Overwhelming pessimism
Summed up in that way, the film may
sound like a grind, but in Jia’s hands, it’s constantly visually ravishing,
filled with remarkable compositions, often contrasting the country’s imposing
physical presence with the faltering human attempts to master it, or alighting
on small moments of beauty and mystery. It doesn’t feel hopeless necessarily –
not as long as the basic everyday social fabric perseveres. But it’s also aware
that the non-elite subsists on little more than relative scraps from the table.

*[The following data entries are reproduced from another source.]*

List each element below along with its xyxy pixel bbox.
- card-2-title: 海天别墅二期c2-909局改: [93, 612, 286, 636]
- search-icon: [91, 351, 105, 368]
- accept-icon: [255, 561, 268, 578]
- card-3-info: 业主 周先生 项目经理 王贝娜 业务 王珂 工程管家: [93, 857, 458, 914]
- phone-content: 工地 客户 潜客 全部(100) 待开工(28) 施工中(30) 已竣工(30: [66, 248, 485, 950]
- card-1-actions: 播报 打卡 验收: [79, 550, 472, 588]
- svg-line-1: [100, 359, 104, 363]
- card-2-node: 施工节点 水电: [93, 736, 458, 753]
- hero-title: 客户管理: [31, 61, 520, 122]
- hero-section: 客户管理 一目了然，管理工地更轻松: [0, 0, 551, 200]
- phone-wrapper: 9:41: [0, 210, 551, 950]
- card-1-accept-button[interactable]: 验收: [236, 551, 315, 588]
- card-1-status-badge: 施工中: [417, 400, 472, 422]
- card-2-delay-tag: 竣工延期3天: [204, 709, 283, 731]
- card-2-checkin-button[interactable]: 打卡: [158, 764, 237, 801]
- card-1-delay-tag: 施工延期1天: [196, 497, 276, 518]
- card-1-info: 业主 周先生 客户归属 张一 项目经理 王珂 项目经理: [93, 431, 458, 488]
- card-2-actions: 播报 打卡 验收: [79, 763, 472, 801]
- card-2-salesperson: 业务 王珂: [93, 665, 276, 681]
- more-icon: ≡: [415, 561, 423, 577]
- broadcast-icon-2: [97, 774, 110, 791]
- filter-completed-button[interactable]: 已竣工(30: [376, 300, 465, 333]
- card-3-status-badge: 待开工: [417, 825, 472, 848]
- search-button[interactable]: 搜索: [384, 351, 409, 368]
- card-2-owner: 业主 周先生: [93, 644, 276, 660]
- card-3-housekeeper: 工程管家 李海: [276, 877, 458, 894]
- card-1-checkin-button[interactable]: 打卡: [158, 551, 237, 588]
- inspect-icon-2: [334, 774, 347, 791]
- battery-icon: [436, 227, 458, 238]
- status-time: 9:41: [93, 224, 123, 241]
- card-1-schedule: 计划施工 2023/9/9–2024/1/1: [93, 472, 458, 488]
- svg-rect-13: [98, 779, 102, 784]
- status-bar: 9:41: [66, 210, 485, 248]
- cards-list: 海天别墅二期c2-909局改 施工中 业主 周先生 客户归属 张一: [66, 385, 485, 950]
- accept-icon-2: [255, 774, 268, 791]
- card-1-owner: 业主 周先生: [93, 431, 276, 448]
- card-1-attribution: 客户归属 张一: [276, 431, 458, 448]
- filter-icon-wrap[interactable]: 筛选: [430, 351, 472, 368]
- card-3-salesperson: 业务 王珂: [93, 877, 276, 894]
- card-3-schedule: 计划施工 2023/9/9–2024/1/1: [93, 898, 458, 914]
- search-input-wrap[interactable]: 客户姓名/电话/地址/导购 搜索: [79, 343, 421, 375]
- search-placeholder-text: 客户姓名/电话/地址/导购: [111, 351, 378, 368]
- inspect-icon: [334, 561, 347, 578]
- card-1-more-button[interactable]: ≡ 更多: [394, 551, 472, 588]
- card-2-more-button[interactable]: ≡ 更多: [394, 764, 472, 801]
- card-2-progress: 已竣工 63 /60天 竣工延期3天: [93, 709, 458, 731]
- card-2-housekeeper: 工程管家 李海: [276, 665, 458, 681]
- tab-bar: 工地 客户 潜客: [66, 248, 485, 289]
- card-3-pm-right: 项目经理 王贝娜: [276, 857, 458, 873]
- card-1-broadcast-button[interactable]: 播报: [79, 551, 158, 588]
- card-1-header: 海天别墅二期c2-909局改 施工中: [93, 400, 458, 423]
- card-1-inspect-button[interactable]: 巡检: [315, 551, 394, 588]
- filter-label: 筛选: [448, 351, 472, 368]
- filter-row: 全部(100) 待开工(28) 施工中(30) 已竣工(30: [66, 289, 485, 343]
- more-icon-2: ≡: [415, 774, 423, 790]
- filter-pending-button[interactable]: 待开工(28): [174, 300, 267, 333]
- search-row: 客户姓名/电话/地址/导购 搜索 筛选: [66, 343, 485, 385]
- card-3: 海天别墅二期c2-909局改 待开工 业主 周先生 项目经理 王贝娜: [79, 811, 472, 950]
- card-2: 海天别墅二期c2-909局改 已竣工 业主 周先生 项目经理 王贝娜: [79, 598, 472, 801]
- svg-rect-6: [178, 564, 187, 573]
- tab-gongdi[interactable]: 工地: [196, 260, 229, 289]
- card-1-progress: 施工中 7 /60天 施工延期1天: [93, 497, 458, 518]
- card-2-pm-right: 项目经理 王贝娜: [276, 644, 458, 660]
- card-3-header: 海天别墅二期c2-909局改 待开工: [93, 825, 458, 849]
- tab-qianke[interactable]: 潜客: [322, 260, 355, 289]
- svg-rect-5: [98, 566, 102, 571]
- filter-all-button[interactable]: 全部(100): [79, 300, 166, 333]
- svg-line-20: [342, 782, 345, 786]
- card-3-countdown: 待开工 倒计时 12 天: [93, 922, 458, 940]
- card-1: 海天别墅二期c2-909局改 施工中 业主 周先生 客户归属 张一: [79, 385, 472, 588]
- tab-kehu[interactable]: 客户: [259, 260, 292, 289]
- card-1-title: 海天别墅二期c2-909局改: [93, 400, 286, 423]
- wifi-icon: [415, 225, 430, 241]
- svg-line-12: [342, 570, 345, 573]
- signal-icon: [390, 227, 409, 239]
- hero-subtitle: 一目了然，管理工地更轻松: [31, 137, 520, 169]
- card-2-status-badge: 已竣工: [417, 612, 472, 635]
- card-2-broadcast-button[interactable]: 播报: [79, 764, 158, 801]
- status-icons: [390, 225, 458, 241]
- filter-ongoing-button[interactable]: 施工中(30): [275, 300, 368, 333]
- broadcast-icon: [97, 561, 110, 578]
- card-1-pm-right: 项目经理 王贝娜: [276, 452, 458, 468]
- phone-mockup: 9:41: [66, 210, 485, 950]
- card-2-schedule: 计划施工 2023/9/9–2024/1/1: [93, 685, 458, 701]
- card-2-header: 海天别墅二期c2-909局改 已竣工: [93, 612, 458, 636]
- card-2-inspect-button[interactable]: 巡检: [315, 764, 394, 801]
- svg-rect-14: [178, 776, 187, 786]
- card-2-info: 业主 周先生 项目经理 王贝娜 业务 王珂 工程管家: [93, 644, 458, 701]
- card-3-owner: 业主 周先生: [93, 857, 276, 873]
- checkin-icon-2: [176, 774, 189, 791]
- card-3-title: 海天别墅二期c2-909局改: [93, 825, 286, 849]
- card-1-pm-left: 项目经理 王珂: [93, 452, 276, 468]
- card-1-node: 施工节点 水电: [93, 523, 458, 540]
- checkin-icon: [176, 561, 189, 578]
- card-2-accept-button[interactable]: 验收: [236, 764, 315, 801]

This is Jia again: “There’s suddenly an overwhelming sense of pessimism towards
the current Chinese situation. In my past films, I’ve portrayed the various changes
pertinent in Chinese society, but within this process of change there was
always a notion that with these changes, life could bring upon itself certain
resolutions to its problems. But now we see resources are being more and more
held by a smaller margin of people and there’s less and less movement for
progress for everyone else.”
This pessimism confers a certain
nobility on the quotidian interactions of those people excluded from the elite.
People still worry about not “losing face” in the eyes of others; the most
likely way to get from A to B may be simply to wave at a passing truck and hop
into the back; for every area of modernization, there’s another that hasn’t
changed for decades. But these social rituals becomes as circumscribed as the travels
of caged birds. In the second story, the protagonist’s older brother, taking
seriously his familial responsibilities, sets out a full accounting of the net
proceeds from their mother’s recent birthday celebration, and its division
between the family members (right down to the left-over cigarettes). We already
know however that the amounts involved are dwarfed by what’s been generated from
the wanderer’s illegitimate activities: virtue doesn’t stand a chance, any more
so than (in one of the loveliest scenes) a young prostitute’s attempt to
rebalance her moral ledger through the Buddhist practice of releasing captive
fish back into the water.
The World
Jia’s comments about his growing pessimism seem to be rooted
in clear-eyed realism. His strongest work prior to this, the 2004 film The World, was also often melancholy,
and was particularly attuned toward the forces driving women toward merely superficial
advancement, ornamentation or even prostitution. But compared to A Touch of Sin, it contained much deeper
veins of humour, even using occasional cartoon inserts that through their peppy
excess underlined the characters’ inertia (and, as a secondary theme, the mixed
blessing of their reliance on cellphones, which isn’t a major factor in the new
work). His personal journey in that ten-year gap, seemingly disinclined even to
passingly enjoy the trivial offsets of our progress, tracks the calcifying of
expectations about what the modern Chinese revolution might realistically
achieve.
It’s
uncannily mirrored in the West, for instance in how the recovery from the
economic problems in 2008 belongs almost entirely to the super-rich (who,
nevertheless, persist in portraying themselves as hamstrung by the ills of
government regulation, taxes and so on); it sometimes seems like a miracle that
this hasn’t unleashed greater physical anger and attempted redress. This makes A Touch of Sin doubly remarkable, as a
film that’s both gloriously specific about its own environment, and
disturbingly productive as a springboard to contemplating our own.